Why Senator Jay Rockefeller's Retirement Is a Big Deal

With the announcement Friday of Jay Rockefeller's retirement from the Senate, an era of American politics comes to a close. As National Journal's Matthew Cooper writes, "It marks the end of the old money and nationally known dynasties in the Senate." Names don't get more recognizable than Rockefeller, which even decades after the family's historical peak, still adorns plazas and museums in New York City.

Who might replace Rockefeller in the Senate? Rep. Shelley Moore Capito, a Republican, has already said she'll run in 2014. More on her here.

So what did Rockefeller accomplish during his last 29 years in the Senate? Below, compiled from the Almanac of American Politics, are the highlights of Rockefeller's life and career.

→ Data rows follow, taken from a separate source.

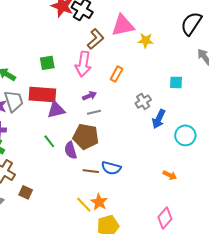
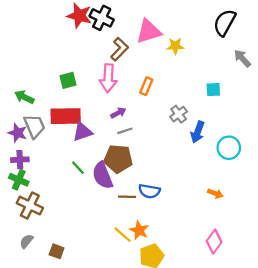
purple semicircle: (71, 150) -> (102, 175), size x1.4
brown square: (26, 192) -> (57, 251), moved

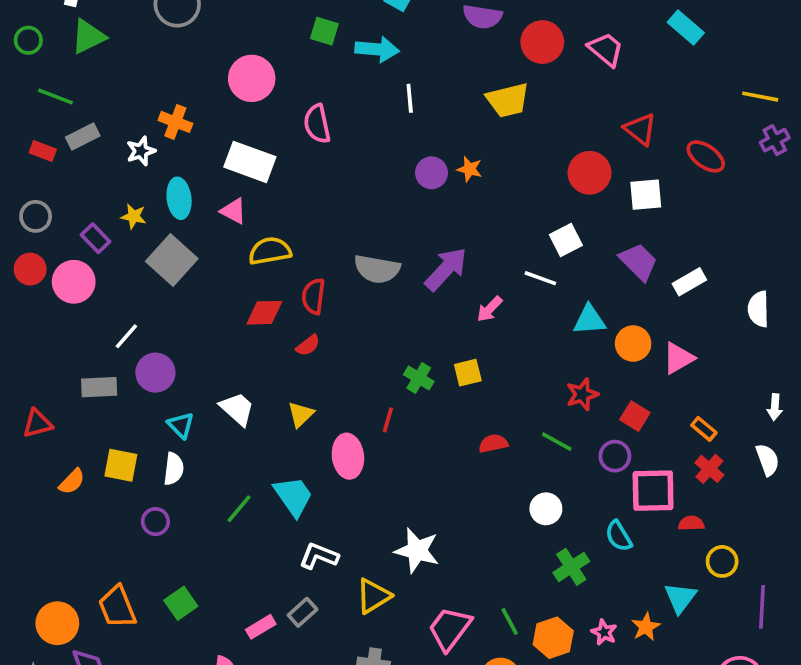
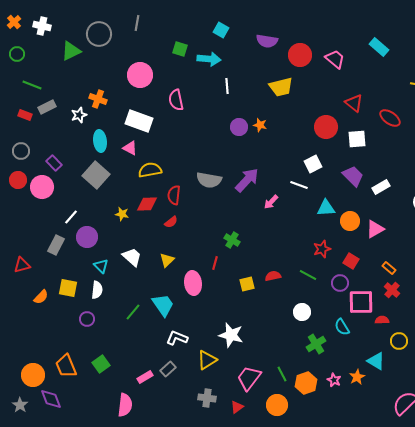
green triangle: (88, 37) -> (71, 51), moved
yellow star: (134, 216) -> (122, 214), moved
yellow square: (468, 373) -> (247, 284), moved
gray rectangle: (99, 387) -> (56, 245), turned -60
cyan triangle: (680, 598) -> (376, 361), turned -36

Yes, he’s one of THOSE Rockefellers

  • Rockefeller’s full name, John D. Rockefeller IV, has a familiar ring to those who remember his great-grandfather as the oil billionaire who was America’s richest man, and his grandfather as the heir who had more than enough money to build New York’s Rockefeller Center, restore Colonial Williamsburg, and found the Museum of Modern Art during the Depression.

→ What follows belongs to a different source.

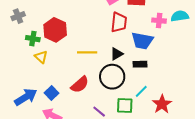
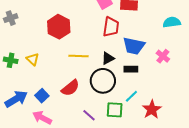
pink cross: (159, 21) -> (163, 56), moved, turned 32
red hexagon: (55, 30) -> (59, 27), moved
green cross: (33, 39) -> (11, 60), moved

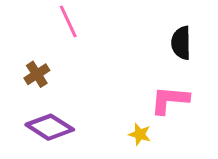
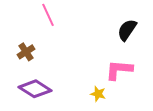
black semicircle: (181, 43) -> (127, 30), turned 35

  • Two of his uncles became governors—Nelson, governor of New York for 15 years and a man of great building projects and fitful presidential ambitions; and Winthrop, who moved to impoverished and out-of-the-way Arkansas and served four years as a reform governor when the state needed it most.

  • Rockefeller grew up in New York, graduated from Harvard, and lived and studied in Japan for three years. He worked for a year in Washington running the early Peace Corps program in the Philippines. Then, like so many of the elite of those years, he turned his attention from abroad to home, and in 1964 went to the impoverished hill country of West Virginia to work as a VISTA volunteer in Emmons on the Big Coal River.

And his wealth helped his rise to office.

  • He was not shy about spending his own millions—his net worth was estimated at nearly $99 million in 2009—and was elected governor of West Virginia in 1976 and reelected in 1980. In 1984, he ran for the U.S. Senate and beat Republican businessman John Raese by just 52 percent to 48 percent after spending $12 million.

He hates cable news.

  • “There’s a little bug inside of me which wants the (Federal Communications Commission) to say to Fox and to MSNBC, ‘Out. Off. End. Goodbye,’ ’’ he said at a November 2010 hearing. “It would be a big favor to our political discourse, to our ability to do our work here in Congress, and to the American people.”

As chair of the Senate Commerce Committee, he’s advocated for consumer rights and Internet privacy.

  • He helped secure $7.2 billion in economic-stimulus money to upgrade broadband infrastructure, telling the Charleston Daily Mail in 2009, “It’s a basic part of our belonging to the future of this world.”

  • And he has been a proponent of “Do Not Track,” a measure to give consumers the ability to block companies from tracking their online activity.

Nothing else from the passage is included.